Für die hohe Zahl an Folgefällen wurde vor allem die Weiterarbeit in kontaktintensiven Berufen trotz Erkältungs- und Fiebersymptomatik verantwortlich gemacht. Als sehr effektiv erwies sich die Schulschließung.

Kommentar der korrespondierenden Referenten

COVID-19-Ausbrüche bei Festen und Veranstaltungen sind inzwischen vielfach beschrieben. Die hier vorgelegte Analyse nimmt jedoch dadurch eine Sonderstellung ein, dass ein ungewöhnlich hoher Anteil der Gesamtfälle durch sekundäre und tertiäre SARS-CoV-2-Übertragungen zustande kam. In einem zusammenfassenden Bericht über die erste Phase der Epidemie in China wurde beispielsweise dargestellt, dass sich von 686 Haushaltskontaktpersonen von Infizierten nur 77 ansteckten (11,2 %), von Kontaktpersonen auf Reisen 18/318 (5,7 %) und bei gemeinsamen Mahlzeiten nur 61/707 (8,6 %). Insgesamt lag die Übertragungsrate bei einmaligen Kontakten bei 0,4 % und bei Kontakten von mittlerer Dauer bei 3,0 % [2].

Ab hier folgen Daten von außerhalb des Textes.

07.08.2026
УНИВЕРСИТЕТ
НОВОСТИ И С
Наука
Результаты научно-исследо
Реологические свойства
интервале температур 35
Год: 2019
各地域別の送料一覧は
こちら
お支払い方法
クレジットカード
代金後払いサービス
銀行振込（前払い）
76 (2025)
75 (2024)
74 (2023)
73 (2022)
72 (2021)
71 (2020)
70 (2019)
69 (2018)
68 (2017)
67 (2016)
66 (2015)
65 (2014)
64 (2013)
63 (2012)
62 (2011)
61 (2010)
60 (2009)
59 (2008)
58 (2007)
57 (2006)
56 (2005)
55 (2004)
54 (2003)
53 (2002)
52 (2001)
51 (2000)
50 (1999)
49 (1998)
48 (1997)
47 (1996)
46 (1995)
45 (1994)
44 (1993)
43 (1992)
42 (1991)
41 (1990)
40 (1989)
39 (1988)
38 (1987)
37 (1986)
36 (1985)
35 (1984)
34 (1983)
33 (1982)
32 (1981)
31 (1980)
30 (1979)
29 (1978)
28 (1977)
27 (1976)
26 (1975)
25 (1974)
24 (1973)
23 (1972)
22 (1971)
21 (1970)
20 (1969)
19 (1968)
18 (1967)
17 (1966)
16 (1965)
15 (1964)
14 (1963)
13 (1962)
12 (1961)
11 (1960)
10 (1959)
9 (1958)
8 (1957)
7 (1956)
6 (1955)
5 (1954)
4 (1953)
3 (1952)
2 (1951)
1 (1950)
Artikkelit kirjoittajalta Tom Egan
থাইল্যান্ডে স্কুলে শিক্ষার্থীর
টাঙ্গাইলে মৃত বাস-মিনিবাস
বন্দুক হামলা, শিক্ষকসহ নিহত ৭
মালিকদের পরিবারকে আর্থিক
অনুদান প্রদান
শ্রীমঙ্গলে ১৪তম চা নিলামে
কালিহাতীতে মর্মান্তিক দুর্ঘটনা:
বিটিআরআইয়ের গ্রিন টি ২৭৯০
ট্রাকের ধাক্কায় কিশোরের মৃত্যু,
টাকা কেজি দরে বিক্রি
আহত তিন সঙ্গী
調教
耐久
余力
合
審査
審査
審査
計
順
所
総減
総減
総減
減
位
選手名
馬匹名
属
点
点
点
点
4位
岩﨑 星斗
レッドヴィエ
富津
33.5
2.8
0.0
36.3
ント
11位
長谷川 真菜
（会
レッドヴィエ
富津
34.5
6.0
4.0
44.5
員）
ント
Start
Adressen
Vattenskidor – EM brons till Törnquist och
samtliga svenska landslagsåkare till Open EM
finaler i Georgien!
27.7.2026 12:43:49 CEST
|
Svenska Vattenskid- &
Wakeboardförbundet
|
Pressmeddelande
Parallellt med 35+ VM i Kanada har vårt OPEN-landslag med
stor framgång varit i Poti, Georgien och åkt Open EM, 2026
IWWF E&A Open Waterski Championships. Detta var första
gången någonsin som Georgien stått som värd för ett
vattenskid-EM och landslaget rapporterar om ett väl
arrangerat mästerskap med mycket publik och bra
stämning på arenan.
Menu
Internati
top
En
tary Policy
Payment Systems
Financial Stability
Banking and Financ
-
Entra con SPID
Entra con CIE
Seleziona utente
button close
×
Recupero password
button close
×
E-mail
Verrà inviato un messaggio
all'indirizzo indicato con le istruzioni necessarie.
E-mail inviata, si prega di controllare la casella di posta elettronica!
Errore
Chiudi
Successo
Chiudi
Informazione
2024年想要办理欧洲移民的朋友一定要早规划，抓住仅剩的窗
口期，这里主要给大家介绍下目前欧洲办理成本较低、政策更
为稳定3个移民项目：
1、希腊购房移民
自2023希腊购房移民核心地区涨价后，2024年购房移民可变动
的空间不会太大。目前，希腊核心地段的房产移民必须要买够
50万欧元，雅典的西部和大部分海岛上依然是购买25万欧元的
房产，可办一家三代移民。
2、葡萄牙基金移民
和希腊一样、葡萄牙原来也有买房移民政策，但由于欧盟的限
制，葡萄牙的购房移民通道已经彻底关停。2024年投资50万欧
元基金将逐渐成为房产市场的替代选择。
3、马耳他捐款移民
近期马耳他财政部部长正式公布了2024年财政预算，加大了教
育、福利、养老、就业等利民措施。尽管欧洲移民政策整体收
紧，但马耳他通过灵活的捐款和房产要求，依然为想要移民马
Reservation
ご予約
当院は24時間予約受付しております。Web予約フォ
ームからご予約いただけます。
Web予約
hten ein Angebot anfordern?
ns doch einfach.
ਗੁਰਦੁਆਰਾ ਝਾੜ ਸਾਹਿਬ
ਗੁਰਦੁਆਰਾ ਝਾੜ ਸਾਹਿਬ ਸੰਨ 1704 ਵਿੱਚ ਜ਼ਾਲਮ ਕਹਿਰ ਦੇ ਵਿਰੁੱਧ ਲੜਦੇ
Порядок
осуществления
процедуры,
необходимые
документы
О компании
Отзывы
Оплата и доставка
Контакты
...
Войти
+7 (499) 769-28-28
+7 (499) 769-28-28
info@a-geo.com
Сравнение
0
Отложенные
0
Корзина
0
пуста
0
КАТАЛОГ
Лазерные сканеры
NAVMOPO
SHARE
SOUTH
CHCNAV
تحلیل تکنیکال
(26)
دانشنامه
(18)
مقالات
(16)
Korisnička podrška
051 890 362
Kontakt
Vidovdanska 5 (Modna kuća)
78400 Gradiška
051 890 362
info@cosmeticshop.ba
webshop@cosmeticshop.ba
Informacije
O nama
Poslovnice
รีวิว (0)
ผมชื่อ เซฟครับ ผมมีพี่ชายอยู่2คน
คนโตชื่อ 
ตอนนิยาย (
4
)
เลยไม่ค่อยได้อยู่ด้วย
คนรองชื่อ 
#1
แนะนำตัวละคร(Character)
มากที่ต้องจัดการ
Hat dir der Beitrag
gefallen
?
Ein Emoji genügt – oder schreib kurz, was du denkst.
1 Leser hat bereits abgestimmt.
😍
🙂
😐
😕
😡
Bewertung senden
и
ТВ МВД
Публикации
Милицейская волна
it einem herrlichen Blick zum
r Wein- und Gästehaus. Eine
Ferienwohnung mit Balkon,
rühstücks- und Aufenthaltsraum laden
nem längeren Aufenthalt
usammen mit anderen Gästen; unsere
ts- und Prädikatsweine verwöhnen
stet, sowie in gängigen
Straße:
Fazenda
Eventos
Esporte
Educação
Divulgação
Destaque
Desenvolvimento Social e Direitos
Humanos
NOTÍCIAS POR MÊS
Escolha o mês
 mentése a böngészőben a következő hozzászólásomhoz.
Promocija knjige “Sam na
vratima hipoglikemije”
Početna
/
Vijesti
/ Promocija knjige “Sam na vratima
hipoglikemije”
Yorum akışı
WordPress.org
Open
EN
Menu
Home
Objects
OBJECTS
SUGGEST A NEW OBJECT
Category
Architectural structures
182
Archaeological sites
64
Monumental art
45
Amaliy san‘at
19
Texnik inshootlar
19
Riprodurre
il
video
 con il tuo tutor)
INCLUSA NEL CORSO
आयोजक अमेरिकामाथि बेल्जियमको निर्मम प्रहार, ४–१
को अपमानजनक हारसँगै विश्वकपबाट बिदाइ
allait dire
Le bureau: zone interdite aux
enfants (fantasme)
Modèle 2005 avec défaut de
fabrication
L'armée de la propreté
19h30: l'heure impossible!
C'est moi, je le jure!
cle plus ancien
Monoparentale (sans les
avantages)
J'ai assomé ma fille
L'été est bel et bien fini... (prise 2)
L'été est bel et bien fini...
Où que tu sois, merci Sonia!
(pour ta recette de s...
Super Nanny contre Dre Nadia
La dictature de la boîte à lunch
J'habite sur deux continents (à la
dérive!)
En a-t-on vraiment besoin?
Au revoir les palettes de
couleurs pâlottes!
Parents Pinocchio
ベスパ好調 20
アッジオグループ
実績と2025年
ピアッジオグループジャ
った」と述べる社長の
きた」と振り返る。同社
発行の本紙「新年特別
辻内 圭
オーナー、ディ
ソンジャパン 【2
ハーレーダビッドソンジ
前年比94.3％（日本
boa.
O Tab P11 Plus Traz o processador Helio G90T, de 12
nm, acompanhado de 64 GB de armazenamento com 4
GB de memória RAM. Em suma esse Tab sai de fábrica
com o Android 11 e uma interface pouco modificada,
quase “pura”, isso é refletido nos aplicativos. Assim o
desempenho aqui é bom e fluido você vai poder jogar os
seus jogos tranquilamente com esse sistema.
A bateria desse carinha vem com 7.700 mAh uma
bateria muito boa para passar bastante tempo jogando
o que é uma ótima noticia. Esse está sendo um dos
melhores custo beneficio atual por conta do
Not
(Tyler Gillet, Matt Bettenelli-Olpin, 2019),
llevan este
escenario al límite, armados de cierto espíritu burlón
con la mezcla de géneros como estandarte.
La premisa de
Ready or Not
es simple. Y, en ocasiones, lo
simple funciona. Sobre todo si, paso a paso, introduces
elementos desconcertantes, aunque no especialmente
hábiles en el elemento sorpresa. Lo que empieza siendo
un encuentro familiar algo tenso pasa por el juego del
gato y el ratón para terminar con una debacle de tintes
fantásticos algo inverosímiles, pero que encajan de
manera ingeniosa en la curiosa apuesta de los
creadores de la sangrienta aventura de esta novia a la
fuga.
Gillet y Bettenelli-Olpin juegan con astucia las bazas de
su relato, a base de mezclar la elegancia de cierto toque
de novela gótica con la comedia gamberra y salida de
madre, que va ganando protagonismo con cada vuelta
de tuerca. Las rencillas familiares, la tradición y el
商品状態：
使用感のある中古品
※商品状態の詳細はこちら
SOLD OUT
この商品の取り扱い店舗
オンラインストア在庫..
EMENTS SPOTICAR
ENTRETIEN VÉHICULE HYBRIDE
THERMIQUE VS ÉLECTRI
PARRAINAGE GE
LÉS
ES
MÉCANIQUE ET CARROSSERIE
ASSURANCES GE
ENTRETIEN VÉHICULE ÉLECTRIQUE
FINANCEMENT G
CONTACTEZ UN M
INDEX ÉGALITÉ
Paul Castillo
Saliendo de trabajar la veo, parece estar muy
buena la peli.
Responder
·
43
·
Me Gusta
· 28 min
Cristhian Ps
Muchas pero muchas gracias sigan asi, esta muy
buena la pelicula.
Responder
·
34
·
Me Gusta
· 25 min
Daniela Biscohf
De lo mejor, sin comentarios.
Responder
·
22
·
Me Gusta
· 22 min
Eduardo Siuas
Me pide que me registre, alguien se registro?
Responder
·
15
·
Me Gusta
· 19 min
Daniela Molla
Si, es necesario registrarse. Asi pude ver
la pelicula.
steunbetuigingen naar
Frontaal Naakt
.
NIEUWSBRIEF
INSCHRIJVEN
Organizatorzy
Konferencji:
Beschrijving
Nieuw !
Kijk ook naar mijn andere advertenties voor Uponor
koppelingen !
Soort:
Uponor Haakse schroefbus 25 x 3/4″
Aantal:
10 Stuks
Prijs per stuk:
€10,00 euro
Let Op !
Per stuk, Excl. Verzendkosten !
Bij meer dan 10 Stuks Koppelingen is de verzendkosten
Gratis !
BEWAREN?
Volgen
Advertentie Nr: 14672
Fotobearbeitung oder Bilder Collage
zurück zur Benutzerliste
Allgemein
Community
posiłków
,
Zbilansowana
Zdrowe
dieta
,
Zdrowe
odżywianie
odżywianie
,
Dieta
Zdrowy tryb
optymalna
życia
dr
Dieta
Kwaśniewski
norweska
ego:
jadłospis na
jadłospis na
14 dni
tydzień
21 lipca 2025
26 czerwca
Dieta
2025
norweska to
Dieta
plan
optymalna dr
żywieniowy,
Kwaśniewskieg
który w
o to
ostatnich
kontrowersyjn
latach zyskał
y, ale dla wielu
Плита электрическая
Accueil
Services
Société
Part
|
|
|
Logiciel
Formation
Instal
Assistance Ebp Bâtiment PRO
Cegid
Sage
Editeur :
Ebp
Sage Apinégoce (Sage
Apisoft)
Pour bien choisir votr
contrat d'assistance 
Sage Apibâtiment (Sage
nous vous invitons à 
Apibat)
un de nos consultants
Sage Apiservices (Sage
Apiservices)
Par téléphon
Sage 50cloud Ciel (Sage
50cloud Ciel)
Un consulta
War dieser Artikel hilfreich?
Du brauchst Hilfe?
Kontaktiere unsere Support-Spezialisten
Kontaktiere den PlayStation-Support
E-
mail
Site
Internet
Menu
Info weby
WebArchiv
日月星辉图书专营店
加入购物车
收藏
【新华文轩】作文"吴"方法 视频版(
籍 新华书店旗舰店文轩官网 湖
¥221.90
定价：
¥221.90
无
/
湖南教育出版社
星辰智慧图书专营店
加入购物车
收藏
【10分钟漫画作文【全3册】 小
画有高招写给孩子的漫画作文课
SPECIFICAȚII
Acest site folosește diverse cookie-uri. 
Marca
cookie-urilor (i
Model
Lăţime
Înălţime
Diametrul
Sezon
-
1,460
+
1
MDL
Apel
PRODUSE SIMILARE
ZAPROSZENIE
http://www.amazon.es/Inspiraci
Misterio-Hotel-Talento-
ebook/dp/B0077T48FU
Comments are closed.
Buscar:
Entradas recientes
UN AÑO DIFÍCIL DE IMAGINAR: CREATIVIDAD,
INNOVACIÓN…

Im Vergleich dazu übertraf die Anzahl sekundärer und tertiärer Fälle in dem hier beschriebenen Ausbruch die Zahl der primär Betroffenen um den Faktor 2,7 bzw. 2,1. Dieses ungewöhnliche Ausbreitungsmuster dürfte vor allem dadurch entstanden sein, dass erkrankte Hochzeitsgäste oder deren Kontaktpersonen in ihren - überdies sehr kontaktintensiven - Berufen trotz auftretender Erkältungssymptome weiterarbeiteten. Ursächlich mag die in den USA eingeschränkte Möglichkeit zur krankheitsbedingten Abwesenheit („sick leave“) im Angestelltenverhältnis dazu beigetragen haben. In der Frühphase von Arbeitsverhältnissen werden krankheitsbedingte Abwesenheitstage in den USA häufig vom Jahresurlaub abgezogen. Erst nach jahrelanger Zugehörigkeit zu einem Betrieb oder Unternehmen erwirbt man ein Anrecht auf eine mehrwöchige Lohnfortzahlung im Krankheitsfall.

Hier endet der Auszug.